Samples Nos. 16 to 21 are used to examine the DC magnetization characteristics using a No. B steel with a thickness of 2 mm, whereby the grain size was changed. Fig. 4 summarizes the relationship between the average ferrite grain size and the coercive force after induction of plastic deformation of 2 to 3% in the examples. As shown by Sample Nos. 16 and 17, the favorable coercive force cannot be obtained after induction of plastic deformation of 2 to 3% even if the chemical composition specified by the present invention is satisfied as long as the medium one Ferrite size not reached 0.2 mm.

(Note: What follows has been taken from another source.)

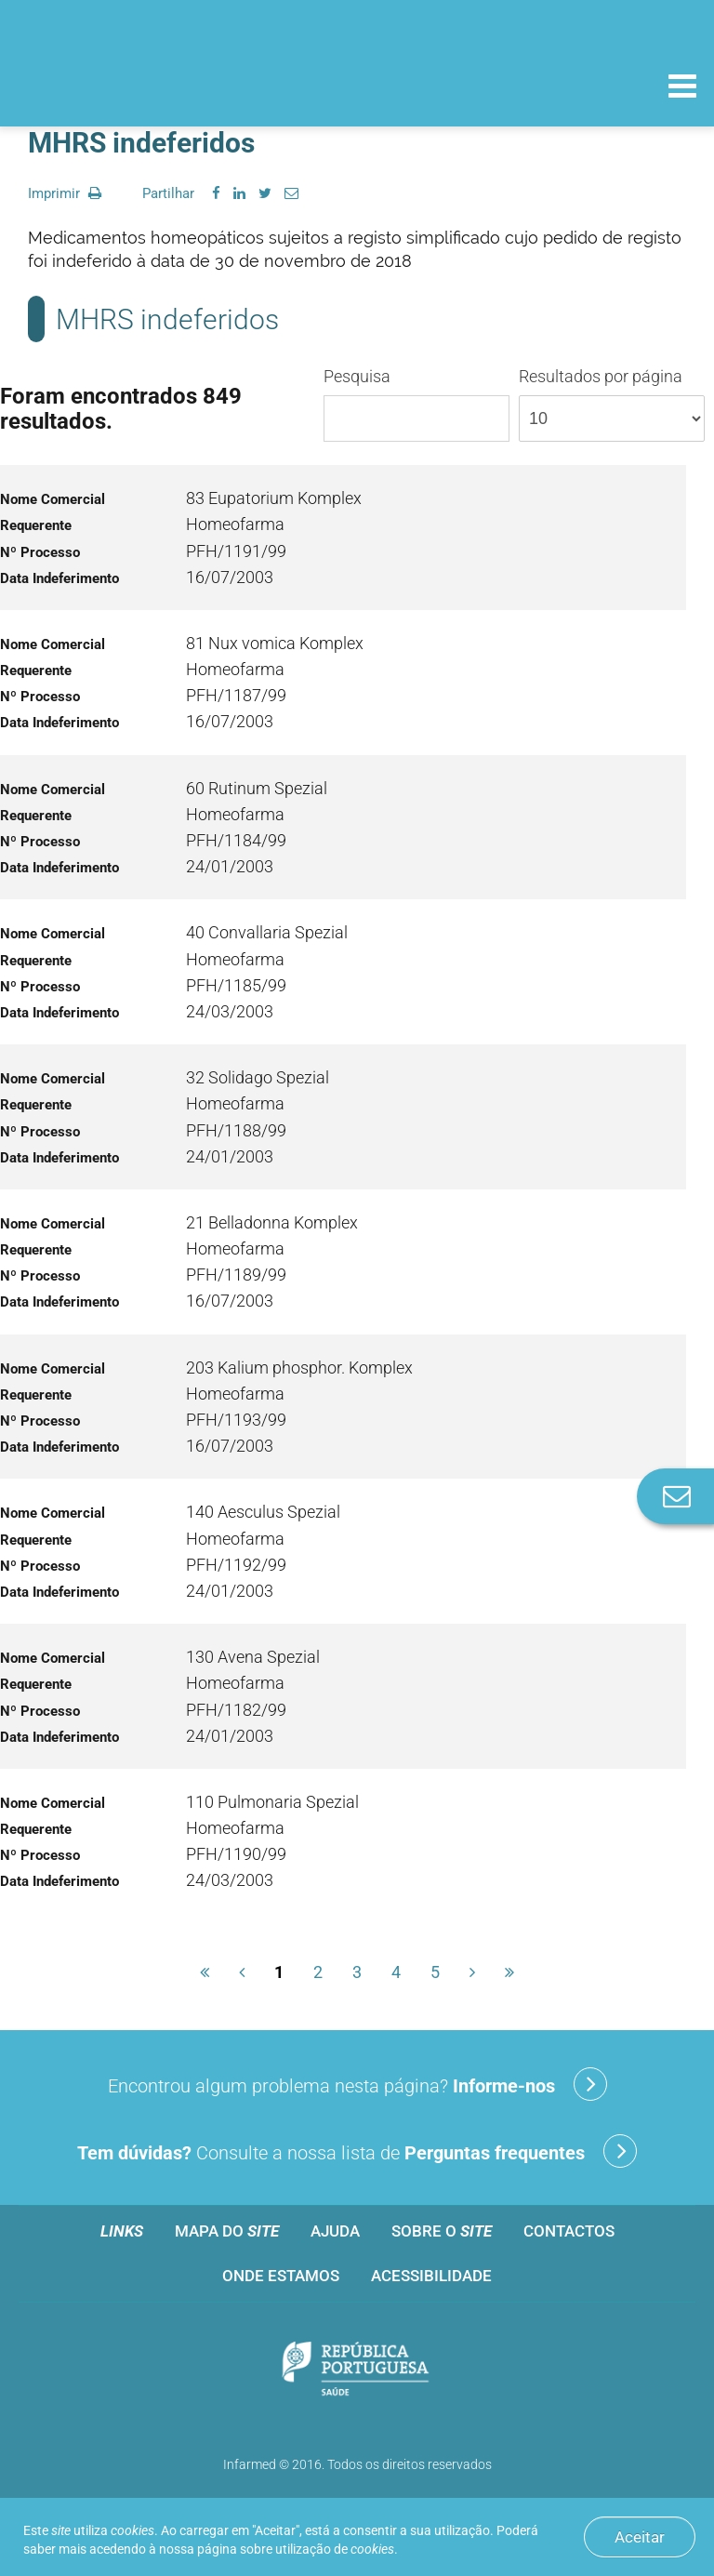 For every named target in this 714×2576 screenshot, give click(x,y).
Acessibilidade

In order to achieve an average ferrite size of 0.2 mm or more by heat treatment, a heating temperature of 850 ° C or more is required.

Table 1

Table 2

Claims (11)

1. Soft magnetic steel, consisting essentially of:
0.007 wt% or less C, 0.5 wt% or less Mn, 0.2 wt% or less P, 0.01 wt% or less S, 0.01 wt% or less N, 0.005% by weight or less O, at least one element selected from Si and soluble Al, and the balance Fe, the steel having the following relationships:
R (% by weight) = Si (% by weight) + 1.4 × soluble Al (% by weight), 0.5 (% by weight) ≦ R (% by weight) ≦ 3.5 (Wt .-%) and ferrite grains with an average grain size of at least 0.2 mm. 2. Soft magnetic steel according to claim 1, at which is the at least one element Si. 3. Soft magnetic steel according to claim 1, at which is at least one element Al. 4. Soft magnetic steel according to claim 1, at which is at least one element Al and Si.   5. Soft magnetic steel according to claim 1, at which the amount of C is 0.0005 to 0.007 wt .-%. 6. Soft magnetic steel according to claim 1, at which the N amount is 0.0005 to 0.01 wt .-%. 7. Soft magnetic steel according to claim 1, at which the Mn amount is 0.01 to 0.5 wt .-%. 8. Soft magnetic steel according to claim 1, at which the R value (wt .-%) is 0.5 to 2.5 wt .-%. 9. A method for producing a soft magnetic steel, comprising the following steps:
Production of a steel product consisting essentially of 0.007% by weight or less C, 0.5% by weight or less Mn, 0.2% by weight or less P, 0.01% by weight or less S, 0.01% by weight or less N, 0.005% by weight or less O, at least one element selected from Si and soluble Al, and the balance Fe, the steel product fulfilling the following relationships:
R (% by weight) = Si (% by weight) + 1.4 × soluble Al (% by weight), 0.5 (% by weight) ≦ R (% by weight) ≦ 3.5 (% By weight), and heat treating the steel product at a temperature of 850 to 1300 ° C, thereby producing ferrite grains with an average grain size of at least 0.2 mm. 10. The method according to claim 9, wherein the Steel product a steel plate, a steel rod, a shaped one Is steel or a steel wire. 11. The method according to claim 9, characterized characterized in that the heat treatment at a temperature of 950 to 1300 ° C is carried out.